Return, exactly as written, the lines of the material from its top through the line with "and Thornhill Street.", keeping pictures out.

Input records ->
=== Begin Enclosure ===

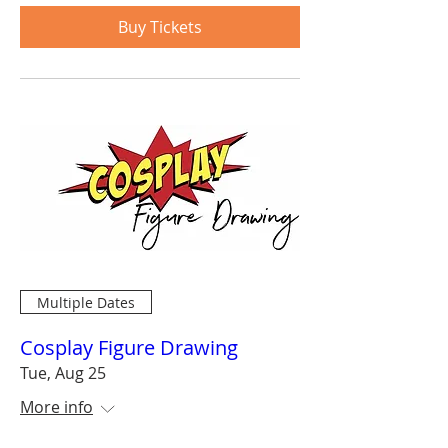
Buy Tickets
Multiple Dates
Cosplay Figure Drawing
Tue, Aug 25
More info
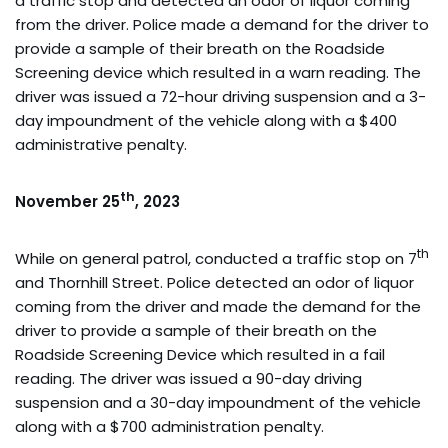
a traffic stop and detected an odor of liquor coming
from the driver. Police made a demand for the driver to
provide a sample of their breath on the Roadside
Screening device which resulted in a warn reading. The
driver was issued a 72-hour driving suspension and a 3-
day impoundment of the vehicle along with a $400
administrative penalty.
th
November 25
, 2023
th
While on general patrol, conducted a traffic stop on 7
and Thornhill Street. Police detected an odor of liquor
coming from the driver and made the demand for the
driver to provide a sample of their breath on the
Roadside Screening Device which resulted in a fail
reading. The driver was issued a 90-day driving
suspension and a 30-day impoundment of the vehicle
along with a $700 administration penalty.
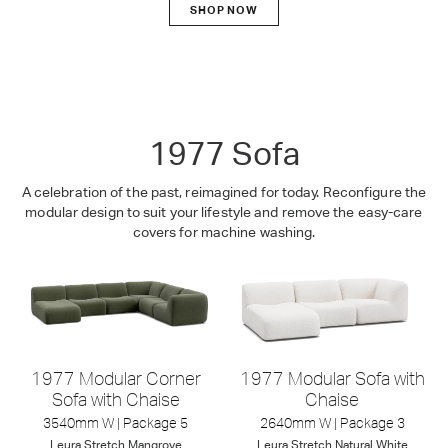
SHOP NOW
1977
1977 Sofa
A celebration of the past, reimagined for today. Reconfigure the
modular design to suit your lifestyle and remove the easy-care
covers for machine washing.
1977 Modular Corner
1977 Modular Sofa with
Sofa with Chaise
Chaise
3540mm W | Package 5
2640mm W | Package 3
Leura
Stretch
Mangrove
Leura
Stretch
Natural White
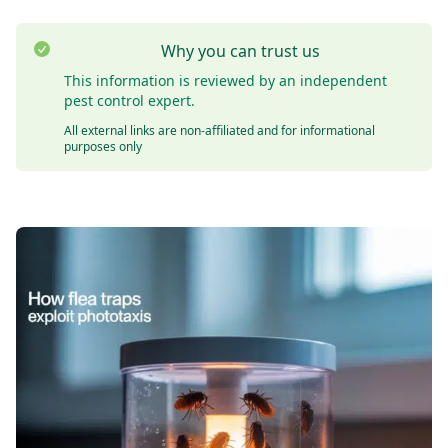
Why you can trust us
This information is reviewed by an independent
pest control expert.
All external links are non-affiliated and for informational
purposes only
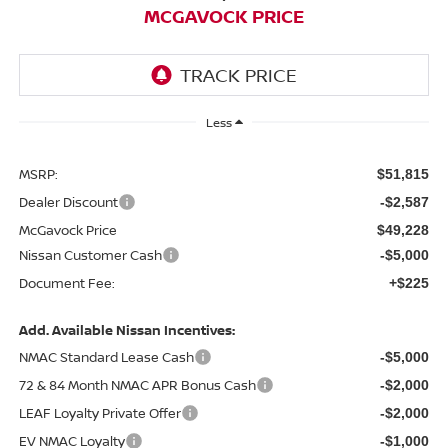
MCGAVOCK PRICE
Less
MSRP:
$51,815
Dealer Discount
-$2,587
McGavock Price
$49,228
Nissan Customer Cash
-$5,000
Document Fee:
+$225
Add. Available Nissan Incentives:
NMAC Standard Lease Cash
-$5,000
72 & 84 Month NMAC APR Bonus Cash
-$2,000
LEAF Loyalty Private Offer
-$2,000
EV NMAC Loyalty
-$1,000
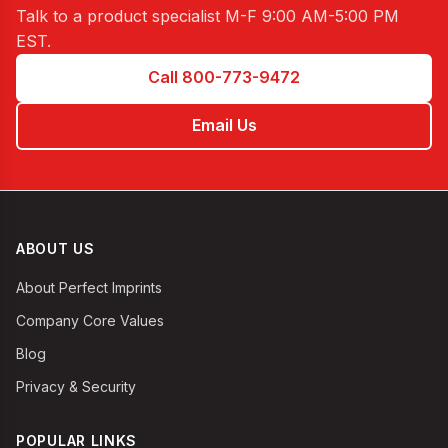
Talk to a product specialist
M-F 9:00 AM-5:00 PM
EST
.
Call 800-773-9472
Email Us
ABOUT US
About Perfect Imprints
Company Core Values
Blog
Privacy & Security
POPULAR LINKS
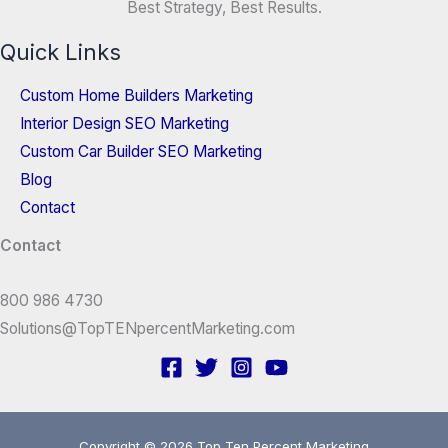
Best Strategy, Best Results.
Quick Links
Custom Home Builders Marketing
Interior Design SEO Marketing
Custom Car Builder SEO Marketing
Blog
Contact
Contact
800 986 4730
Solutions@TopTENpercentMarketing.com
Copyright © 2026 Top Ten Percent Marketing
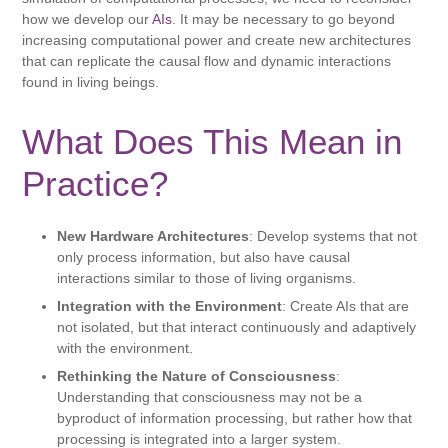
how we develop our
AIs
. It may be necessary to go beyond
increasing computational power and create new architectures
that can replicate the causal flow and dynamic interactions
found in living beings.
What Does This Mean in
Practice?
New Hardware Architectures
: Develop systems that not
only process information, but also have causal
interactions similar to those of living organisms.
Integration with the Environment
: Create AIs that are
not isolated, but that interact continuously and adaptively
with the environment.
Rethinking the Nature of Consciousness
:
Understanding that consciousness may not be a
byproduct of information processing, but rather how that
processing is integrated into a larger system.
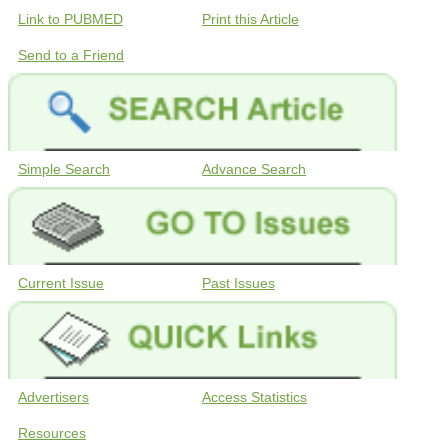
Link to PUBMED
Print this Article
Send to a Friend
Simple Search
Advance Search
Current Issue
Past Issues
Advertisers
Access Statistics
Resources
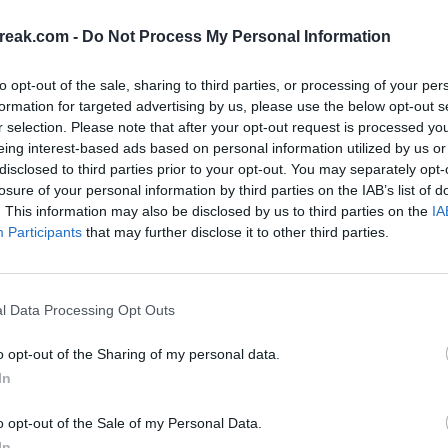
Zverev,
Serena's return
reak.com -
Do Not Process My Personal Information
 Rybakina
TINI
MATTEO ARNALDI
ARYNA SABALENKA
WTA
to opt-out of the sale, sharing to third parties, or processing of your per
ay, June 3rd
Diego Jiménez Rubio
Monday, May 1st
- 28 Jun 2026
formation for targeted advertising by us, please use the below opt-out s
 1 Jul 2026
 Play at
Order of Play at
r selection. Please note that after your opt-out request is processed y
arros 2026:
Roland Garros 2026
eing interest-based ads based on personal information utilized by us or
Duel in Night
Women's Match in
disclosed to third parties prior to your opt-out. You may separately opt-
YNA SABALENKA
ORDEN DE JUEGO
ROLAND GARROS 2026
losure of your personal information by third parties on the IAB’s list of
the Night Session
. This information may also be disclosed by us to third parties on the
IA
, May 26th
Order of play for
Participants
that may further disclose it to other third parties.
 Play at
Monday, May 25 at
bio
- 2 Jun 2026
Diego Jiménez Rubio
- 31 May 2026
arros 2026:
Roland Garros 2026
nd Sabalenka
Monfils farewell a
l Data Processing Opt Outs
ATP
ORDEN DE JUEGO
 Stage
many Spaniards
Monday, May 18th
 play for
o opt-out of the Sharing of my personal data.
Order of Play at
ay, May 20 at
In
bio
- 25 May 2026
Diego Jiménez Rubio
- 24 May 2026
Roland Garros 2026
arros 2026:
o opt-out of the Sale of my Personal Data.
Tennis Marathon o
for The
In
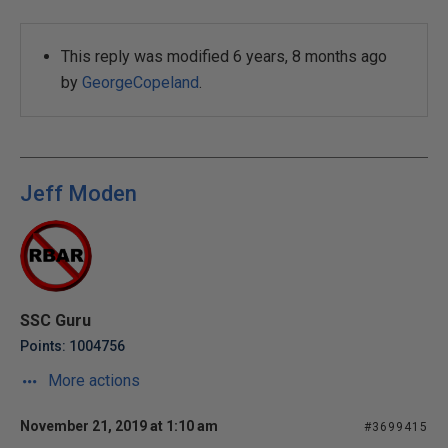
This reply was modified 6 years, 8 months ago
by
GeorgeCopeland
.
Jeff Moden
SSC Guru
Points: 1004756
More actions
November 21, 2019 at 1:10 am
#3699415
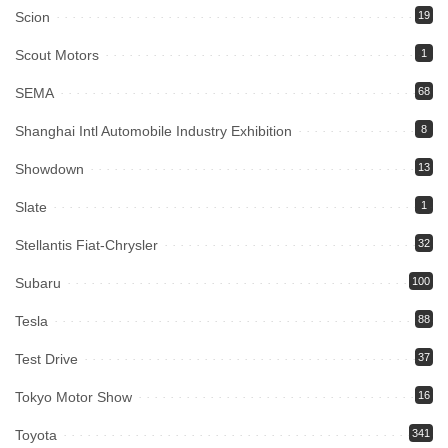
Scion
19
Scout Motors
1
SEMA
68
Shanghai Intl Automobile Industry Exhibition
8
Showdown
13
Slate
1
Stellantis Fiat-Chrysler
32
Subaru
100
Tesla
88
Test Drive
37
Tokyo Motor Show
16
Toyota
341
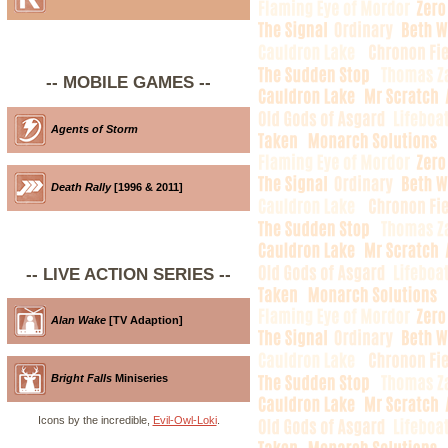
-- MOBILE GAMES --
Agents of Storm
Death Rally
[1996 & 2011]
-- LIVE ACTION SERIES --
Alan Wake
[TV Adaption]
Bright Falls
Miniseries
Icons by the incredible,
Evil-Owl-Loki
.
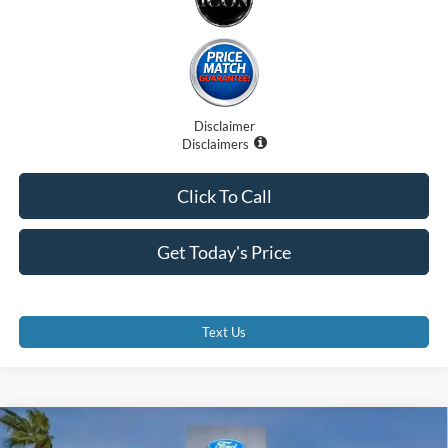
Disclaimer
Disclaimers
Click To Call
Get Today's Price
Text Us
Compare Vehicle
$50,940
2026
Ford Ranger
Lariat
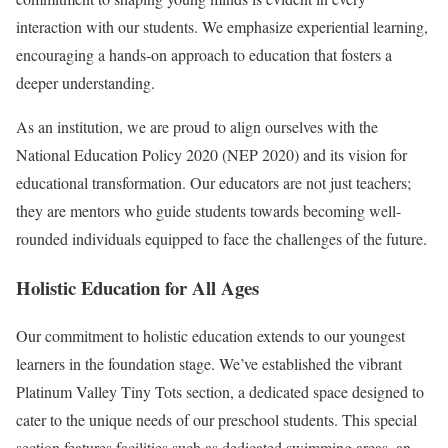
interaction with our students. We emphasize experiential learning,
encouraging a hands-on approach to education that fosters a
deeper understanding.
As an institution, we are proud to align ourselves with the
National Education Policy 2020 (NEP 2020) and its vision for
educational transformation. Our educators are not just teachers;
they are mentors who guide students towards becoming well-
rounded individuals equipped to face the challenges of the future.
Holistic Education for All Ages
Our commitment to holistic education extends to our youngest
learners in the foundation stage. We’ve established the vibrant
Platinum Valley Tiny Tots section, a dedicated space designed to
cater to the unique needs of our preschool students. This special
section features facilities such as dedicated swimming areas, an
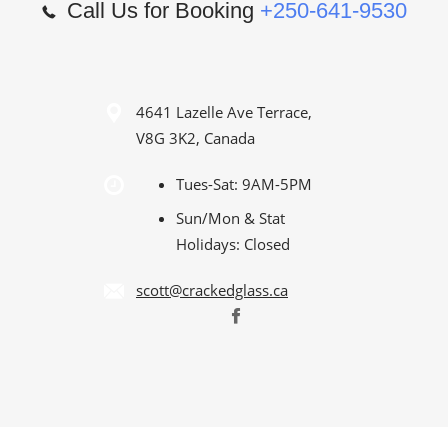
Call Us for Booking
+250-641-9530
4641 Lazelle Ave Terrace,
V8G 3K2, Canada
Tues-Sat: 9AM-5PM
Sun/Mon & Stat
Holidays: Closed
scott@crackedglass.ca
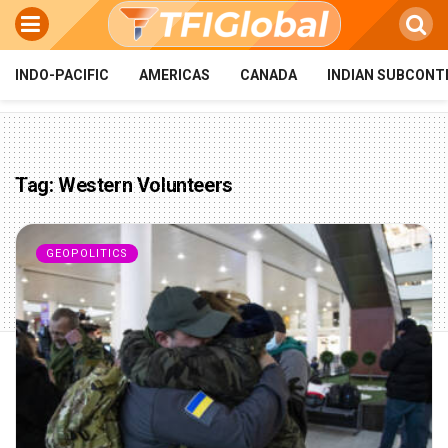
INDO-PACIFIC
AMERICAS
CANADA
INDIAN SUBCONT
Tag:
Western Volunteers
GEOPOLITICS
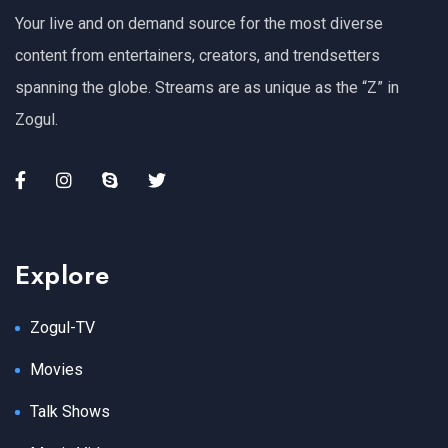
Your live and on demand source for the most diverse
content from entertainers, creators, and trendsetters
spanning the globe. Streams are as unique as the “Z” in
Zogul.
Explore
Zogul-TV
Movies
Talk Shows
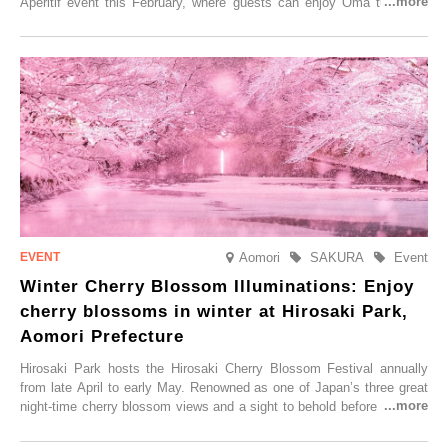
Aperitif event this February, where guests can enjoy Oma tuna and
local sake in a traditional snow hut.
Aomori
SAKURA
Event
Winter Cherry Blossom Illuminations: Enjoy
cherry blossoms in winter at Hirosaki Park,
Aomori Prefecture
Hirosaki Park hosts the Hirosaki Cherry Blossom Festival annually
from late April to early May. Renowned as one of Japan’s three great
night-time cherry blossom views and a sight to behold before you die,
this popular spot attracts visitors from around the world to witness the
simultaneous blooming of approximately 2,600 cherry trees of 50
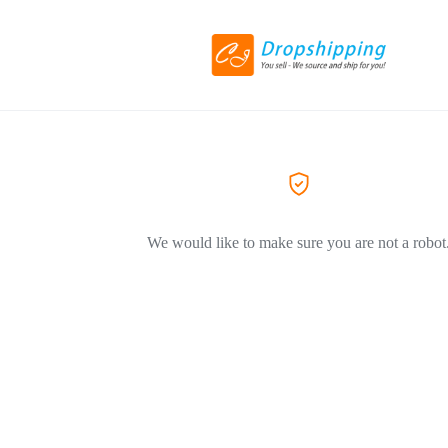
We would like to make sure you are not a robot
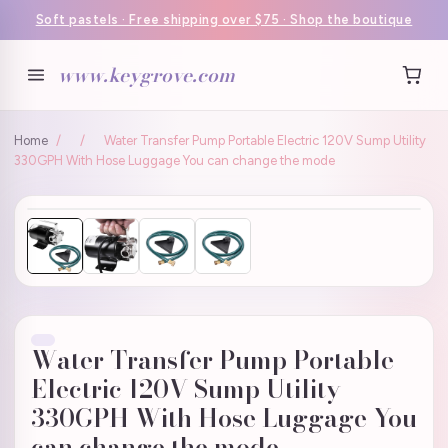
Soft pastels · Free shipping over $75 · Shop the boutique
www.keygrove.com
Home
/
/
Water Transfer Pump Portable Electric 120V Sump Utility
330GPH With Hose Luggage You can change the mode
Water Transfer Pump Portable
Electric 120V Sump Utility
330GPH With Hose Luggage You
can change the mode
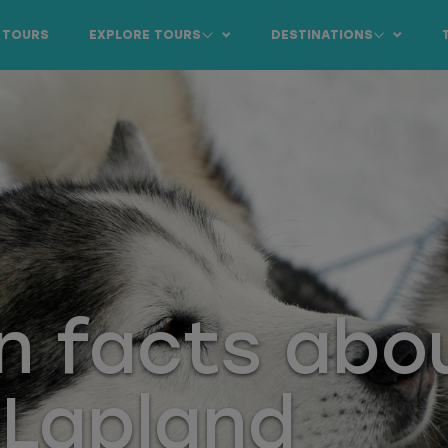
 TOURS
EXPLORE TOURS
DESTINATIONS
n facts abo
 Lapland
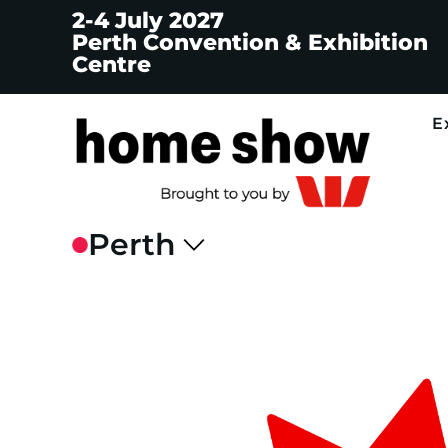
2-4 July 2027
Perth Convention & Exhibition
Centre
E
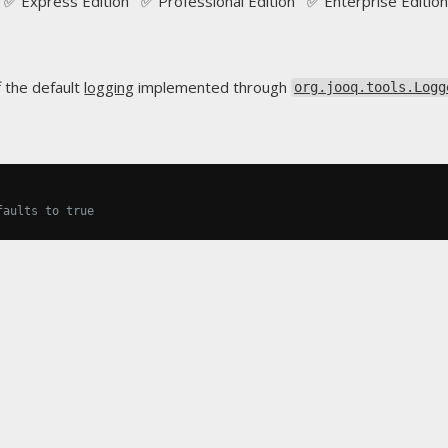
✅ Express Edition ✅ Professional Edition ✅ Enterprise Edition
f the default
logging
implemented through
org.jooq.tools.Logg
faults to true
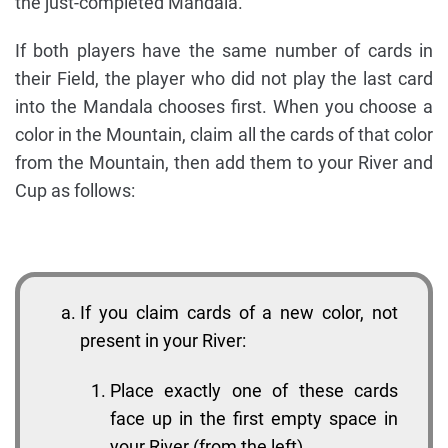
the just-completed Mandala.
If both players have the same number of cards in
their Field, the player who did not play the last card
into the Mandala chooses first. When you choose a
color in the Mountain, claim all the cards of that color
from the Mountain, then add them to your River and
Cup as follows:
If you claim cards of a new color, not
present in your River:
Place exactly one of these cards
face up in the first empty space in
your River (from the left).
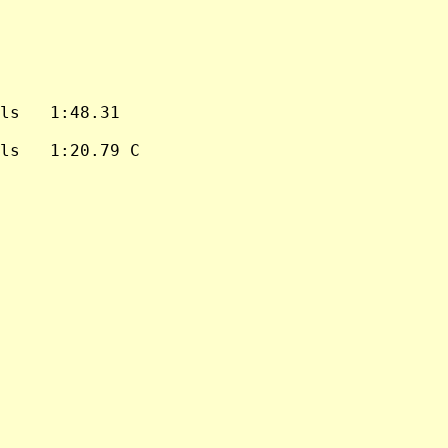
ls   1:48.31

ls   1:20.79 C
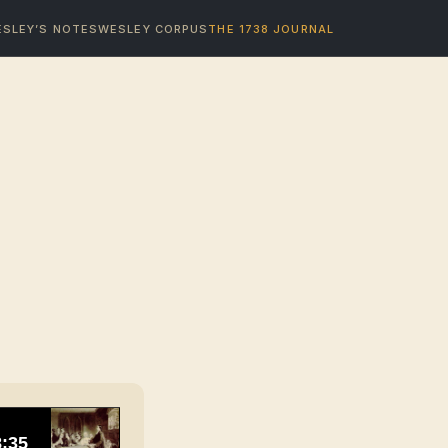
SLEY’S NOTES
WESLEY CORPUS
THE 1738 JOURNAL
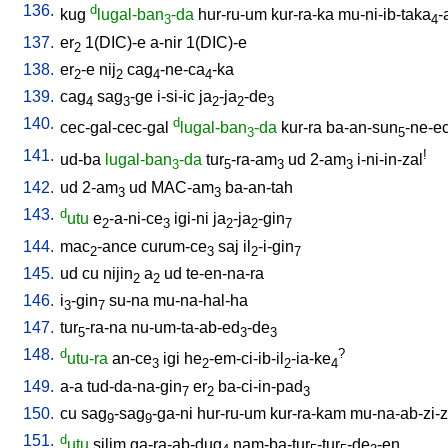
136.
d
kug
lugal-ban
-da
hur-ru-um
kur-ra-ka
mu-ni-ib-taka
-
3
4
137.
er
1(DIC)-e
a-nir
1(DIC)-e
2
138.
er
-e
nij
cag
-ne-ca
-ka
2
2
4
4
139.
cag
sag
-ge
i-si-ic
ja
-ja
-de
4
3
2
2
3
140.
d
cec-gal-cec-gal
lugal-ban
-da
kur-ra
ba-an-sun
-ne-e
3
5
141.
!
ud-ba
lugal-ban
-da
tur
-ra-am
ud
2-am
i-ni-in-zal
3
5
3
3
142.
ud
2-am
ud
MAC-am
ba-an-tah
3
3
143.
d
utu
e
-a-ni-ce
igi-ni
ja
-ja
-gin
2
3
2
2
7
144.
mac
-ance
curum-ce
saj
il
-i-gin
2
3
2
7
145.
ud
cu
nijin
a
ud
te-en-na-ra
2
2
146.
i
-gin
su-na
mu-na-hal-ha
3
7
147.
tur
-ra-na
nu-um-ta-ab-ed
-de
5
3
3
148.
d
?
utu-ra
an-ce
igi
he
-em-ci-ib-il
-ia-ke
3
2
2
4
149.
a-a
tud-da-na-gin
er
ba-ci-in-pad
7
2
3
150.
cu
sag
-sag
-ga-ni
hur-ru-um
kur-ra-kam
mu-na-ab-zi-zi
9
9
151.
d
utu
silim
ga-ra-ab-dug
nam-ba-tur
-tur
-de
-en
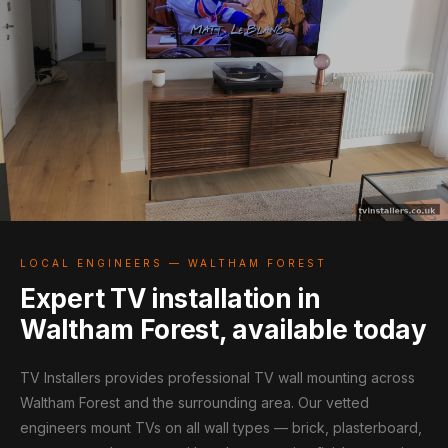
LOCAL ENGINEERS — WALTHAM FOREST
Expert TV installation in
Waltham Forest, available today
TV Installers provides professional TV wall mounting across
Waltham Forest and the surrounding area. Our vetted
engineers mount TVs on all wall types — brick, plasterboard,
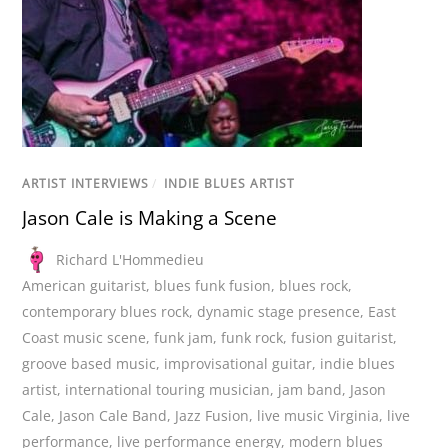
ARTIST INTERVIEWS
/
INDIE BLUES ARTIST
Jason Cale is Making a Scene
Richard L'Hommedieu
American guitarist
,
blues funk fusion
,
blues rock
,
contemporary blues rock
,
dynamic stage presence
,
East
Coast music scene
,
funk jam
,
funk rock
,
fusion guitarist
,
groove based music
,
improvisational guitar
,
indie blues
artist
,
international touring musician
,
jam band
,
Jason
Cale
,
Jason Cale Band
,
Jazz Fusion
,
live music Virginia
,
live
performance
,
live performance energy
,
modern blues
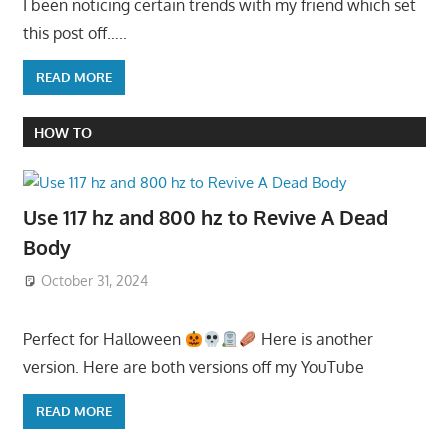
I been noticing certain trends with my friend which set
this post off…..
READ MORE
HOW TO
Use 117 hz and 800 hz to Revive A Dead
Body
October 31, 2024
Perfect for Halloween
Here is another
version. Here are both versions off my YouTube
READ MORE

=== End Enclosure ===

Solution to this task ->
Buy Tickets
Multiple Dates
Cosplay Figure Drawing
Tue, Aug 25
More info
a traffic stop and detected an odor of liquor coming
from the driver. Police made a demand for the driver to
provide a sample of their breath on the Roadside
Screening device which resulted in a warn reading. The
driver was issued a 72-hour driving suspension and a 3-
day impoundment of the vehicle along with a $400
administrative penalty.
th
November 25
, 2023
th
While on general patrol, conducted a traffic stop on 7
and Thornhill Street. Police detected an odor of liquor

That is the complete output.